George Reihner

No. 64
- Position: Guard

Personal information
- Born: April 27, 1955 Pittsburgh, Pennsylvania, U.S.
- Died: March 11, 2021 (aged 65) Scranton, Pennsylvania, U.S.
- Listed height: 6 ft 4 in (1.93 m)
- Listed weight: 263 lb (119 kg)

Career information
- College: Penn State
- NFL draft: 1977: 2nd round, 38th overall pick

Career history
- Houston Oilers (1977–1979, 1982);

Awards and highlights
- PFWA All-Rookie Team (1977); First-team All-East (1976);

Career NFL statistics
- Games played: 27
- Games started: 23
- Fumble recoveries: 1
- Stats at Pro Football Reference

= George Reihner =

American football player (1955–2021)

George Arthur Reihner (April 27, 1955 – March 11, 2021) was an American professional football player who played who was an offensive guard for four seasons with the Houston Oilers of the National Football League (NFL). He played college football for the Penn State Nittany Lions. After his football career, he became a prominent attorney in northeastern Pennsylvania.

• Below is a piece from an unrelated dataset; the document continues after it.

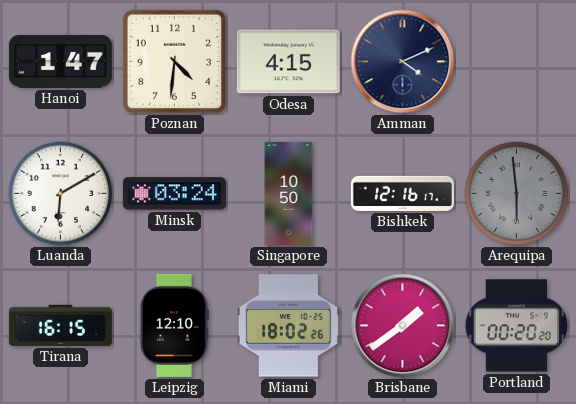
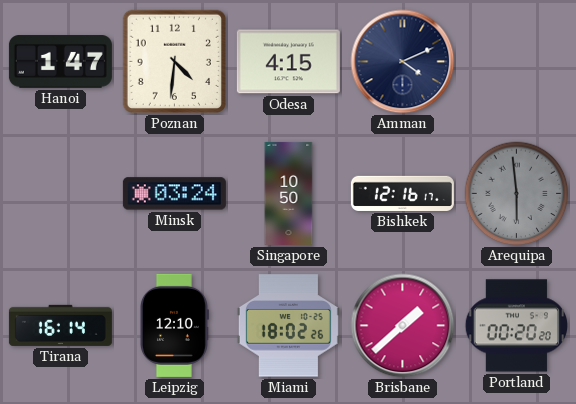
Luanda: 6:10 -> none
Tirana: 16:15 -> 16:14
Brisbane: 1:39 -> 1:38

==Early life and college==
Born in Pittsburgh, Pennsylvania, on April 27, 1955, Reihner graduated from Washington High School in Washington, Pennsylvania in 1973. During his senior year, Reihner played an influential part in the Prexies football team, helping it to reach the WPIAL Class AA Semi-Finals. His post-season honors included being named All-State and voted WPIAL Most Valuable Lineman. He was also named captain of the Big 33 Pennsylvania team that defeated the Ohio All-Stars, 21–19.

A three-year starter at guard for coach Joe Paterno's offense at Pennsylvania State University, Reihner played in four bowl games (Orange, Cotton, Sugar, Gator), as well as in the Senior Bowl. Prior to the 1976 season, Reihner was named team captain for the Nittany Lions. In 1975 and 1976, he was named 1st Team, All East. In 1976, Reihner received 2nd Team All-Honors.

After a successful playing career at Penn State, he was the chosen in the second round of the 1977 NFL draft (38th pick overall).

==NFL career==
Reihner played in thirteen games during his rookie season with the National Football League and was named the American Football Conference Offensive Rookie of the Year. He also made the NFL's All-Rookie team.

In 1979, Reihner was part of the Houston offensive line that won the league's Outstanding Offensive Line award. The Oilers line became the first NFL unit in the same season to produce the league's leading rusher (Earl Campbell) and giving up the fewest quarterback sacks (twelve).

A back injury cut Reihner's professional career short. He retired after the 1982 season after having played in twenty-seven games for the Oilers.

==Legal career==
In 1984, Reihner graduated from Dickinson School of Law. Employed initially as a Pennsylvania Superior Court law clerk, he subsequently became a prominent lawyer in Scranton.